YOUR TASK: Output all of the entries beneath, exactly as written.
%%
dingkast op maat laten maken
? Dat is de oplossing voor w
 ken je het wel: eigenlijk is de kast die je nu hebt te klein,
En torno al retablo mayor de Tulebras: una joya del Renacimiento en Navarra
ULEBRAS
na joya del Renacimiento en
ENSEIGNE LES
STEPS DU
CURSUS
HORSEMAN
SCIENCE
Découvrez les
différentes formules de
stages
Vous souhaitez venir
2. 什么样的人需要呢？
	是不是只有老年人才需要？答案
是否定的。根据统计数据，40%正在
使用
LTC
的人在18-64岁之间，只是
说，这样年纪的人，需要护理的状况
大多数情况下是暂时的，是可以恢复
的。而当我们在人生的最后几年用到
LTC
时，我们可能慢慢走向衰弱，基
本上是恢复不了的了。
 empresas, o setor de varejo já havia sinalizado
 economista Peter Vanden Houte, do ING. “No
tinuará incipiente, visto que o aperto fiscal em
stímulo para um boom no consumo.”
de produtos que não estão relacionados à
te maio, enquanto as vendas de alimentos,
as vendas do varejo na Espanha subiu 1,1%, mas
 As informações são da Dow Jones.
%%
TASK ANSWER:
dingkast op maat laten maken
? Dat is de oplossing voor w
 ken je het wel: eigenlijk is de kast die je nu hebt te klein,
En torno al retablo mayor de Tulebras: una joya del Renacimiento en Navarra
ULEBRAS
na joya del Renacimiento en
ENSEIGNE LES
STEPS DU
CURSUS
HORSEMAN
SCIENCE
Découvrez les
différentes formules de
stages
Vous souhaitez venir
2. 什么样的人需要呢？
	是不是只有老年人才需要？答案
是否定的。根据统计数据，40%正在
使用
LTC
的人在18-64岁之间，只是
说，这样年纪的人，需要护理的状况
大多数情况下是暂时的，是可以恢复
的。而当我们在人生的最后几年用到
LTC
时，我们可能慢慢走向衰弱，基
本上是恢复不了的了。
 empresas, o setor de varejo já havia sinalizado
 economista Peter Vanden Houte, do ING. “No
tinuará incipiente, visto que o aperto fiscal em
stímulo para um boom no consumo.”
de produtos que não estão relacionados à
te maio, enquanto as vendas de alimentos,
as vendas do varejo na Espanha subiu 1,1%, mas
 As informações são da Dow Jones.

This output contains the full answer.